Why go to the trouble of making Sour Cherry Jam? Trust me, this tart, fruity spread has a flavor like nothing you can buy in a store. Most jams rely on traditional pectins which require the addition of a lot of sugar in order to gel. After trying several types of pectin I zeroed in on my favorite pectin – Sure Jell For Less or No Sugar Needed Recipes.
Successful jams and jellies require a proper proportion of water, sugar, pH to make sure that the mixture thickens. The Sure Jell for Less or No Sugar Needed Recipes pectin is more forgiving if your proportions are slightly off. Don’t be tempted to stray too far from the tested recipe because it will cause the mixture to not gel. Cherry syrup anyone?
If you are interested in more canning recommendations with lower sugar or salt, check out the Colorado State University Extension fact sheet- Food Preservation Without Sugar or Salt.
This recipe is adapted from the instructions found in Sure Jell for Less or No Sugar Needed Recipes – I follow their directions for low sugar sour cherry jam.
- 3 pounds sour cherries (about 5 cups pitted frozen cherries with 2 1/2 cups juice)
- 3 cups granulated sugar divided
- 1 box Sure Jell for Less or No Sugar Needed
- 1/2 teaspoon butter optional
Sort cherries and remove all stems and pits. Using a food processor, pulse to chop the cherries or use a chopping bowl cut the cherries into 1/4-inch pieces. Place cherries and all of their juices in a Dutch oven.
In a small bowl, combine the pectin and 1/4 cup of sugar. Stir until well blended.
Mix pectin/sugar mixture into cherries. Stir over high heat until the mixture comes to a full rolling boil. If desired, add butter to reduce the amount of foam that forms on the surface of the jam.

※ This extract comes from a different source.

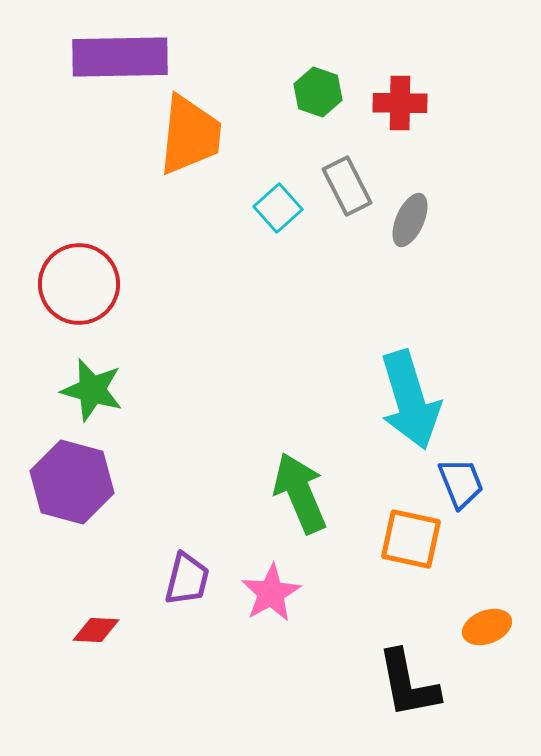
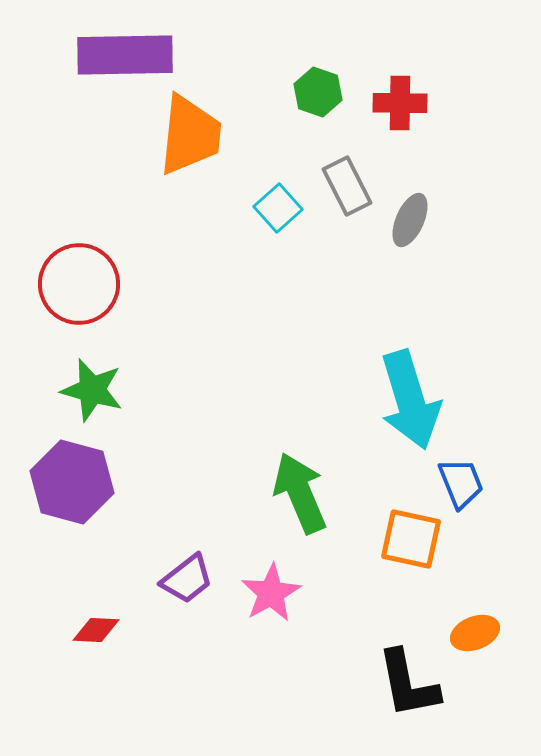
purple rectangle: moved 5 px right, 2 px up
purple trapezoid: rotated 38 degrees clockwise
orange ellipse: moved 12 px left, 6 px down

Stir in remaining 2 3/4 up sugar into the hot mixture and once again bring the cherry mixture to a rolling boil. Stir constantly to prevent scorching and boil for exactly one minute.
Remove from heat and ladle into 8-ounce canning jars that have been thoroughly washed, leaving 1/4-inch space at the top (headspace).
Wipe the top of each jar with a wet paper towel, then seal with a flat canning lid that has been prepared according to the manufacturer’s directions. Screw a ring onto each jar that has been prepared with a flat lid. Tightening the ring too much will cause the jar to break, so just lightly tighten the ring.
Place the jars on an elevated rack in a canner or deep pot of boiling water. Make sure that the top of the jars is covered by 1-2 inches of boiling water.
When the water returns to a boil, begin timing. Process for 10 minutes plus any extra time to adjust for altitude. The processing time should be increased 5 minutes for altitudes 1,000 – 3,000 feet above sea level, 10 minutes for altitudes 3,001-6,000 feet above sea level, 15 minutes for altitudes 6,001-8,000 feet above sea level and 20 minutes 8,001-10,000 feet above sea level. Steamboat is located at 6,700 feet above sea level so I process my jam for 25 minutes.
At the end of the processing time, turn off the heat and allow the jars to sit in the hot water for 5 minutes. Remove them from the hot water onto a towel and allow them to cool for 24 hours.
If you don’t have time (or desire) for water-bath processing, follow the pectin’s direction to make a freezer jam. The process is slightly different than my recipe, but the ingredients are the same. Freezer jams take half of the time to prepare and have a fresh taste and bright color. While my recipe below can be stored at room temperature (in your pantry), freezer jams must be stored in a freezer. Both sour cherry jam versions should be refrigerated after opening.
Lower-sugar jams and jellies have a shorter shelf life than their full-sugared counterparts.